Le réformer pour le surplus et statuant à nouveau :
Débouter AXA CS et DARTY du surplus de leurs demandes, comme étant injustifiées, y compris au titre de l’article 700 injustifié en son principe et son montant.
Condamner la société LOGISTIQUE DE PROXIMITE INTEGREE – LDPI à relever et garantir la société CD TRANS, exerçant sous le nom commercial TRANSPORTS CHARVIN, de toute condamnation qui pourrait être prononcée à son encontre en principal, intérêts et frais au bénéfice des sociétés AXA CS et DARTY GRAND EST.
A TITRE INFINIMENT SUBSIDIAIRE
Juger qu’en cas de faute personnelle du commissionnaire, l’indemnité due à AXA CS et DARTY ne saurait excéder la somme de 2.554,60 € en application de l’article 13.2 du contrat type commission de transport (décret du 22 mai 2014).
Débouter AXA CS et DARTY, et qui mieux le devra, du surplus de leurs demandes comme étant irrecevables et injustifiées.
Condamner la société LOGISTIQUE DE PROXIMITE INTEGREE ' LDPI, à relever et garantir indemne la société CD TRANS / CHARVIN.
EN TOUS LES CAS
Condamner la société LOGISTIQUE DE PROXIMITE INTEGREE ' LDPI, ou qui mieux le devra, à payer à la société CD TRANS la somme de 5.000 € sur le fondement de l’article 700 du code de procédure civile en cause d’appel.
Débouter et à tout le moins réduire à de plus justes proportions, l’indemnité réclamée au titre de l’article 700 du code de procédure civile par AXA CS et DARTY GRAND EST comme étant injustifiée dans son principe et dans son montant.

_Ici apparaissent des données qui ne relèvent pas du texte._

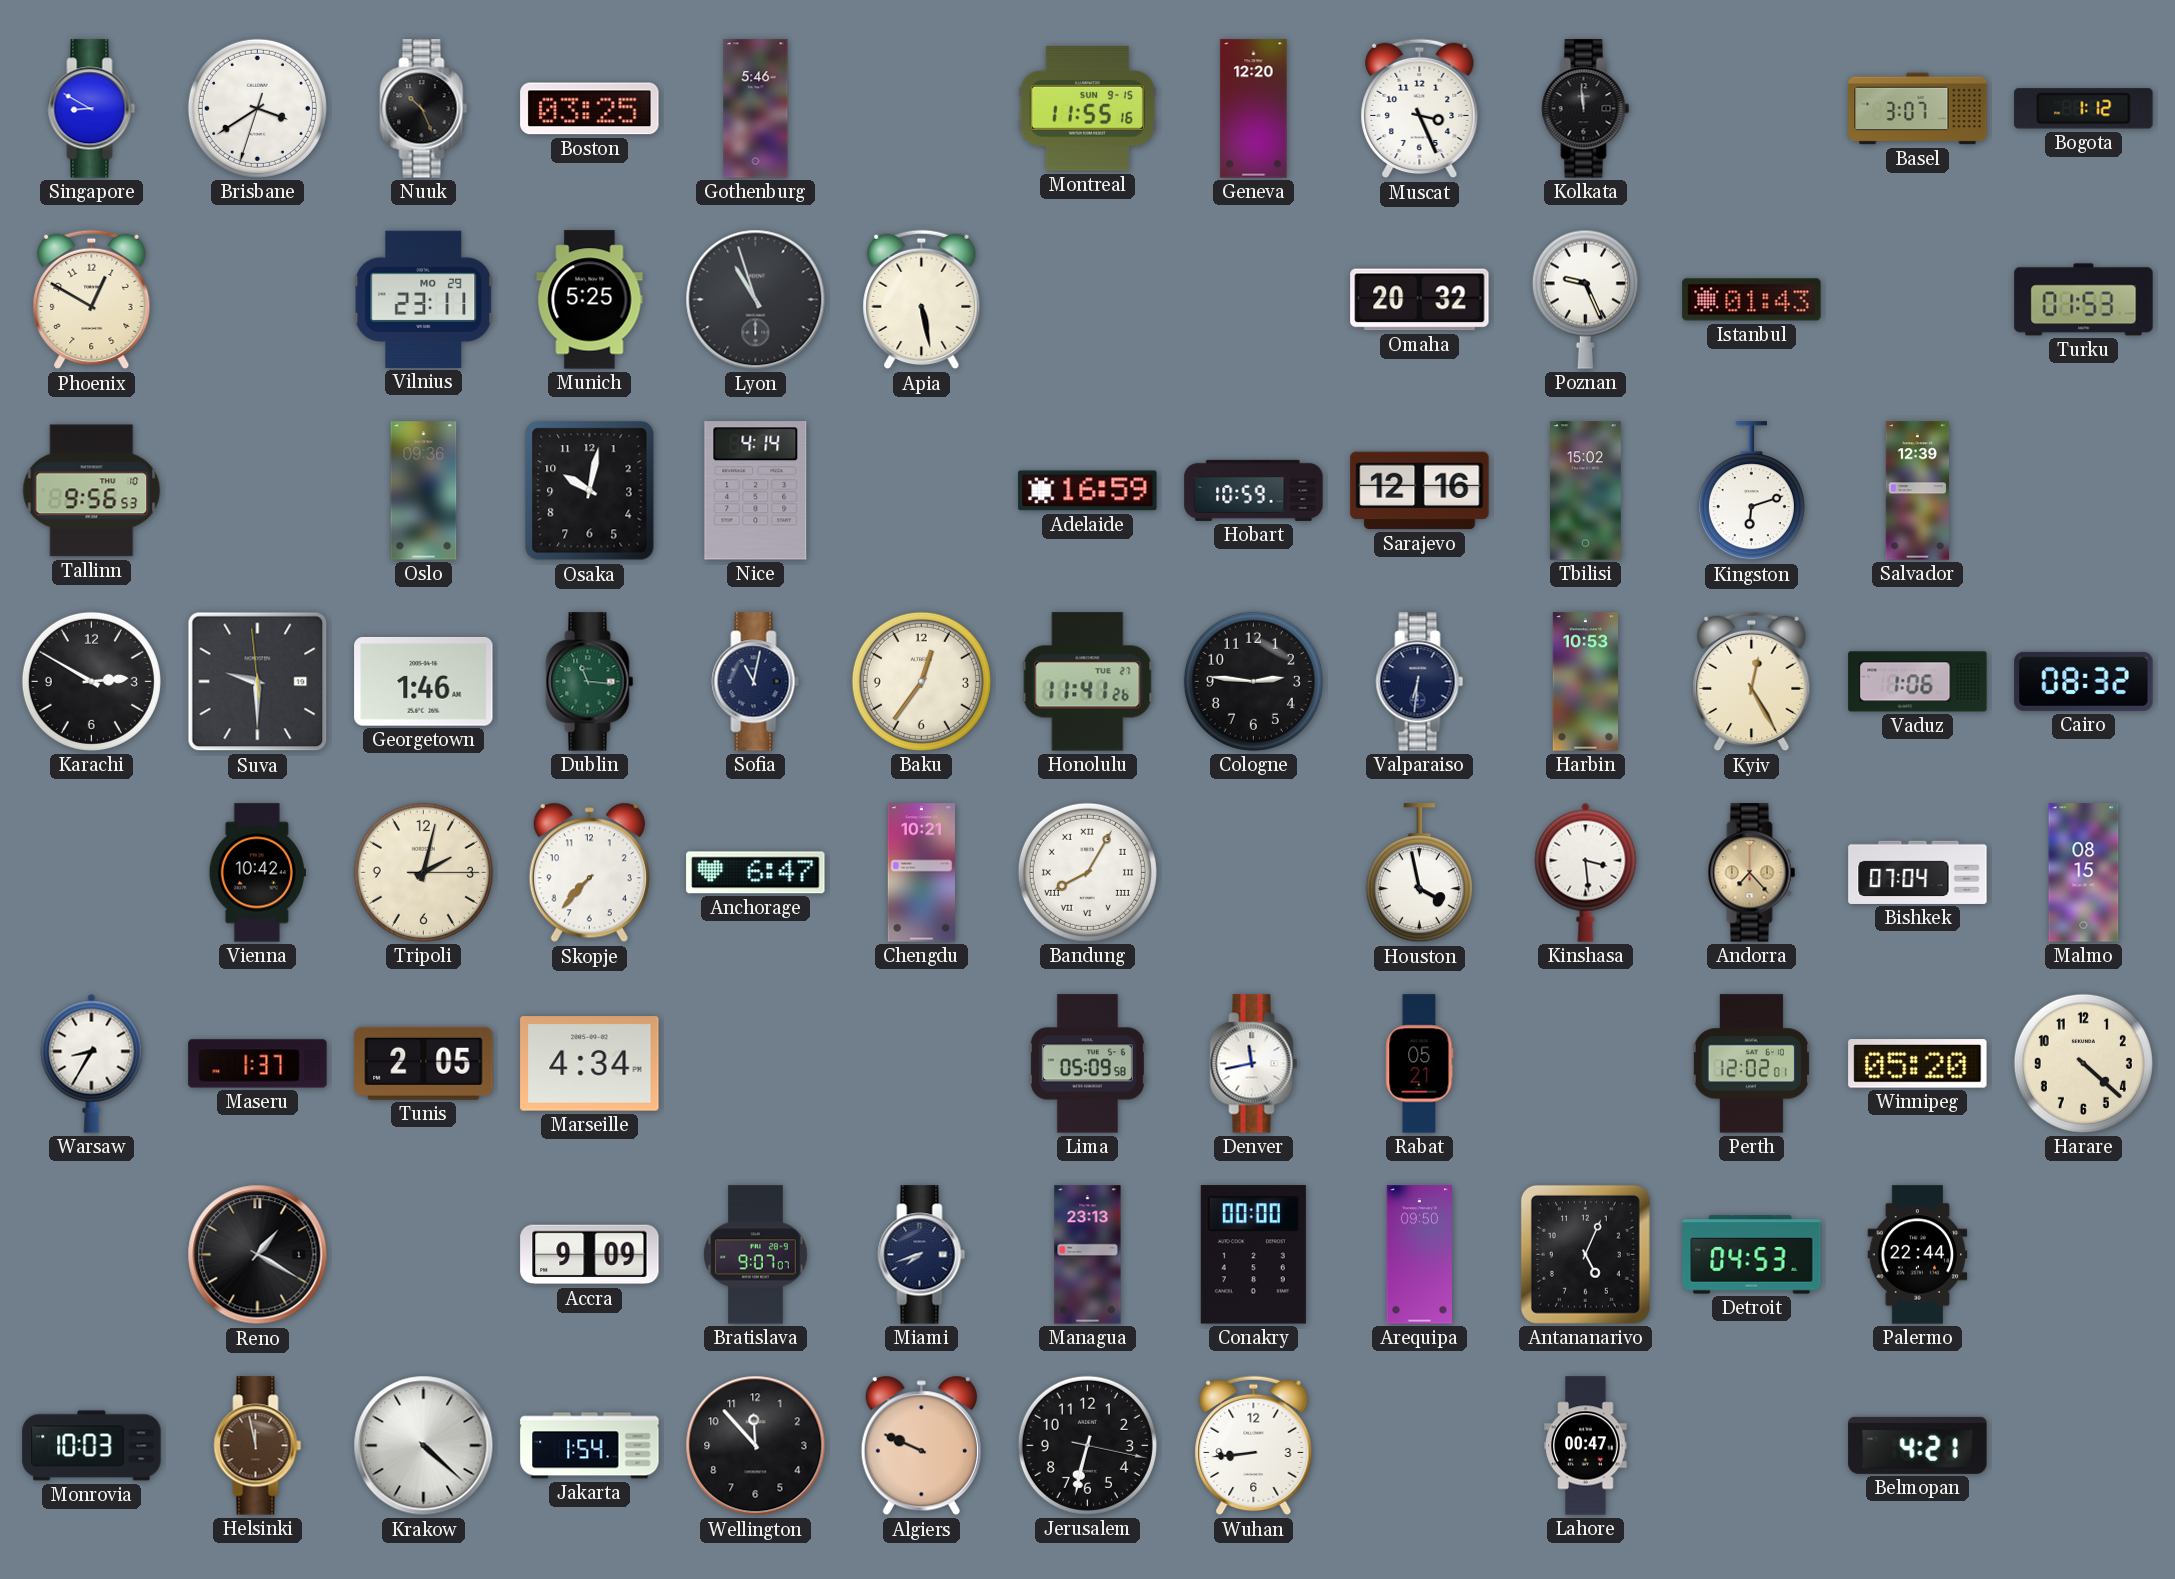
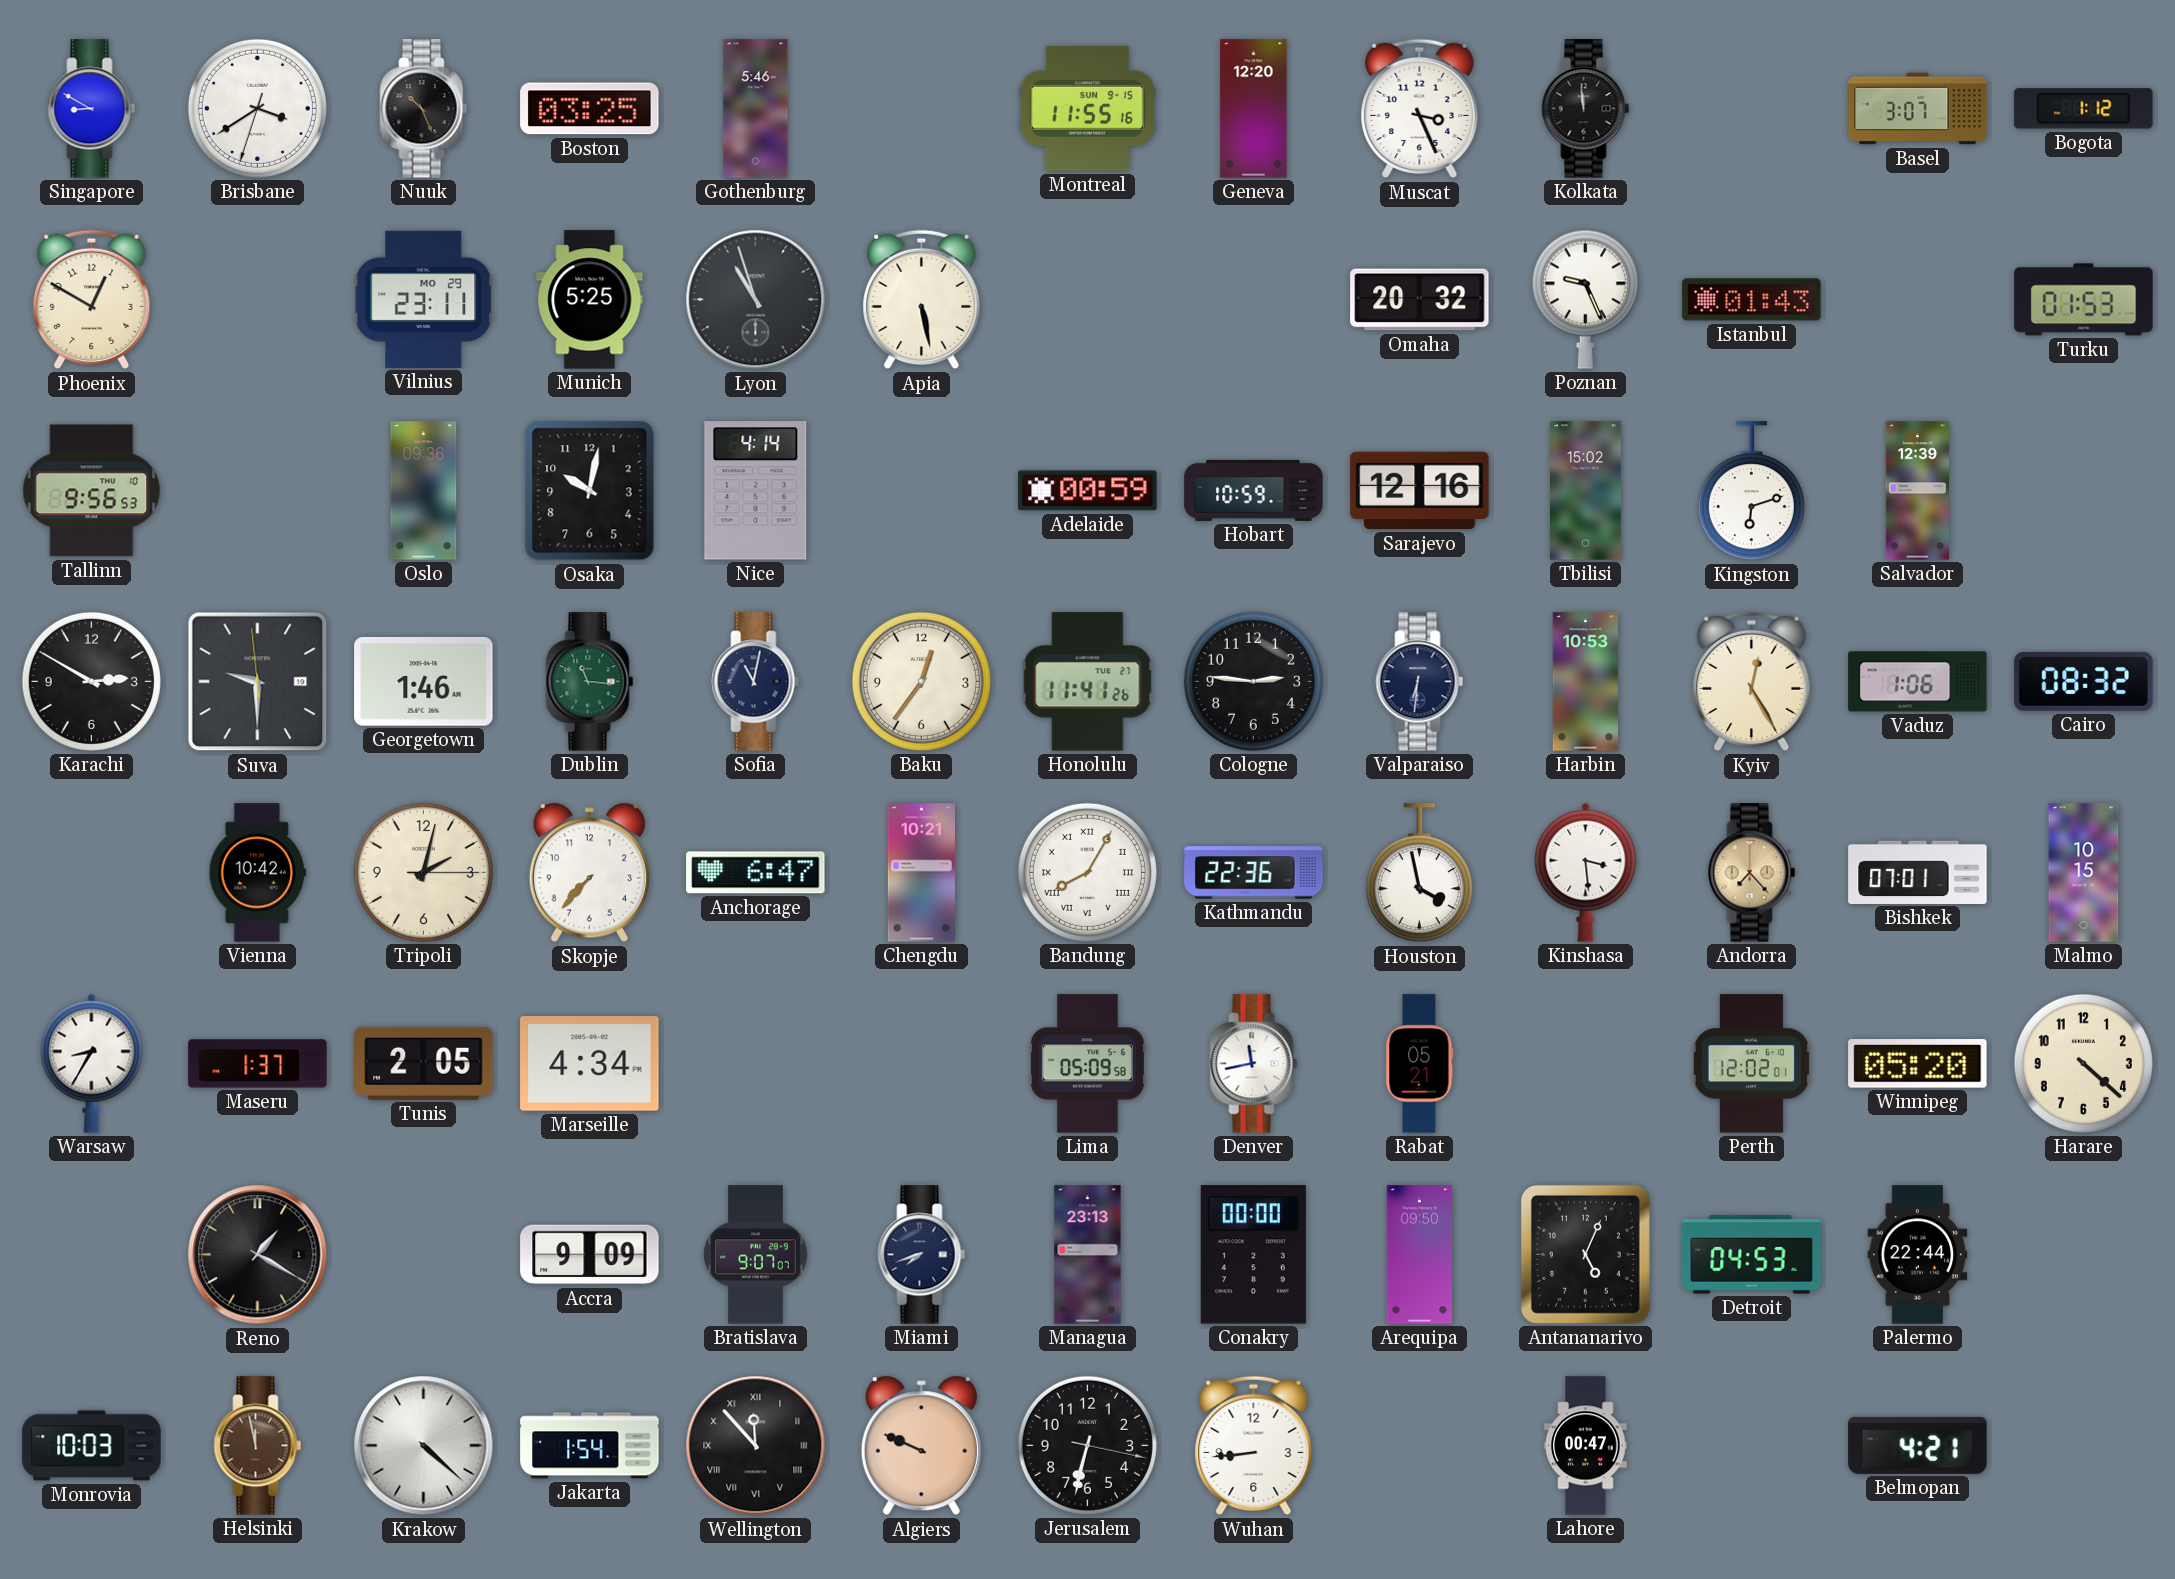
Adelaide: 16:59 -> 00:59
Kathmandu: none -> 22:36
Bishkek: 07:04 -> 07:01
Malmo: 08:15 -> 10:15
Wellington numerals: Arabic -> Roman
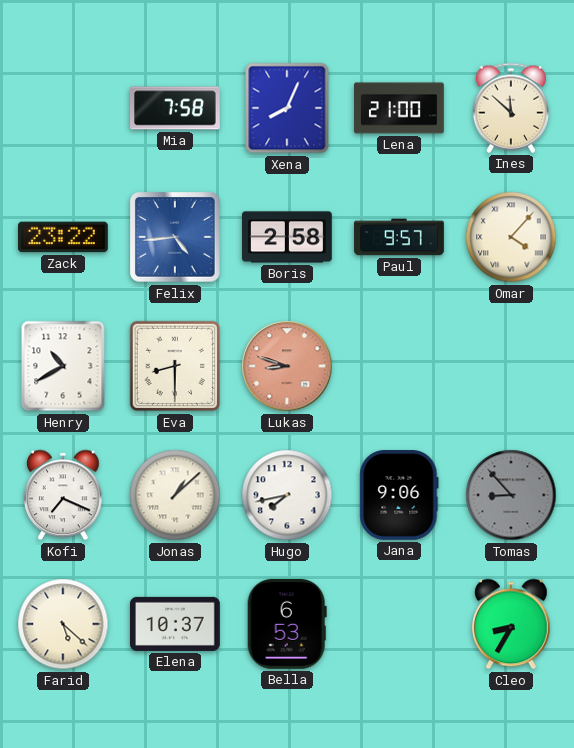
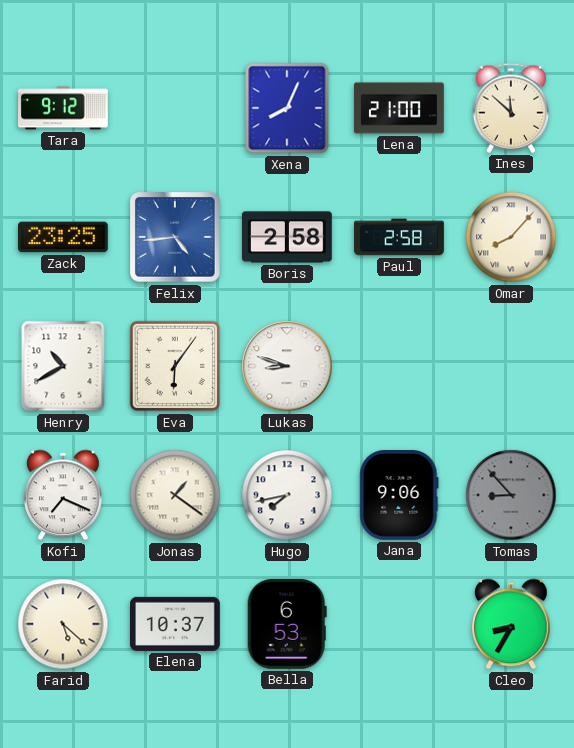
Tara: none -> 9:12
Mia: 7:58 -> none
Zack: 23:22 -> 23:25
Paul: 9:57 -> 2:58
Omar: 4:07 -> 8:07
Eva: 8:30 -> 6:06
Lukas dial: salmon -> white
Jonas: 1:08 -> 1:21
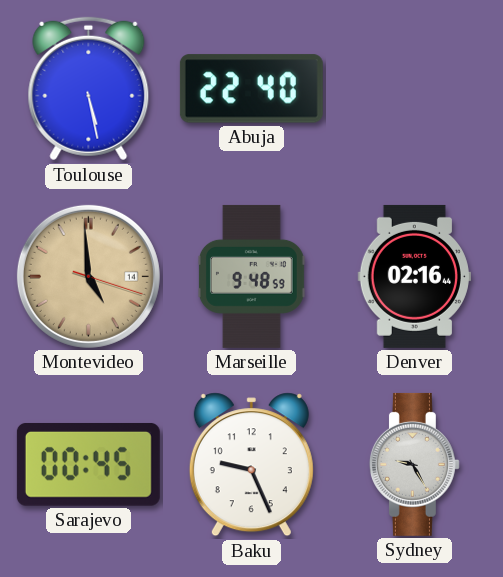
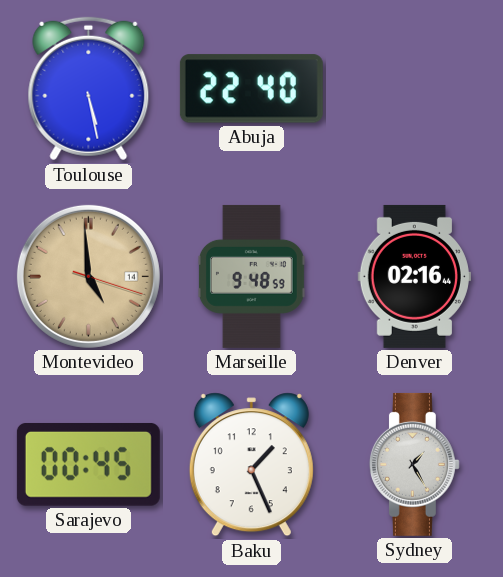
Baku: 9:26 -> 1:26
Sydney: 9:25 -> 1:25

Condamner la société LDPI ou qui mieux le devra, aux entiers dépens de première instance et d’appel.'»
Par conclusions récapitulatives d’intimées comportant appel incident notifiées par voie électronique le 27 octobre 2020, XL INSURANCE et DARTY GRAND EST demandent à la cour de':
«'Vu le contrat cadre,
Vu les articles L133-1 et suivants du code de commerce,
Vu l’article L.124-3 du code des assurances,
Rejeter l’appel interjeté par la société LOGISTIQUE DE PROXIMITE INTEGREE (LDPI) à l’encontre du jugement du tribunal de commerce de Paris en date du 5 mars 2020, ainsi que toutes ses demandes ;
Rejeter l’appel provoqué interjeté par la société CD TRANS à l’encontre du jugement du tribunal de commerce de Paris en date du 5 mars 2020, ainsi que toutes ses demandes ;
Infirmer le jugement du tribunal de commerce de Paris en date du 5 mars 2020 ce qu’il a :
— fait application du contrat type transport à la responsabilité de la société CD TRANS ;
— limité la condamnation mise à la charge de la société CD TRANS à la somme de 2.960€ ;
— condamné la SASU CD TRANS sous l’enseigne TRANSPORTS CHARVIN à payer à la société SNC DARTY GRAND EST et à la société AXA CORPORATE SOLUTIONS conjointement la somme de 2.960€, avec intérêts au taux légal à compter du 27 novembre 2017, avec capitalisation des intérêts en application de l’article 1343-1 du code civil ;
Et, statuant à nouveau de ces chefs :
— Condamner la société CHARVIN (CD TRANS) à régler la somme de 24.564,40 € à la compagnie AXA Corporate Solutions avec intérêts au taux légal à compter de l’assignation du 4 décembre 2017 et capitalisation des intérêts en application de l’article 1343-1 du code civil ;
— Condamner la société CHARVIN (CD TRANS) à régler la somme de 46,00 € à la société DARTY GRAND EST avec intérêts au taux légal à compter de l’assignation du 4 décembre 2017 et capitalisation des intérêts en application de l’article 1343-1 du code civil ;
Confirmer le jugement du tribunal de commerce de Paris en date du 5 mars 2020 pour le surplus ;
Condamner in solidum les sociétés LOGISTIQUE DE PROXIMITE INTEGREE (LDPI) et CD TRANS au paiement de la somme de 10.000,00 € en application de l’article 700 du code de procédure civile au titre de la procédure d’appel,
Condamner in solidum les sociétés LOGISTIQUE DE PROXIMITE INTEGREE (LDPI) et CD TRANS aux entiers dépens de la procédure d’appel.'»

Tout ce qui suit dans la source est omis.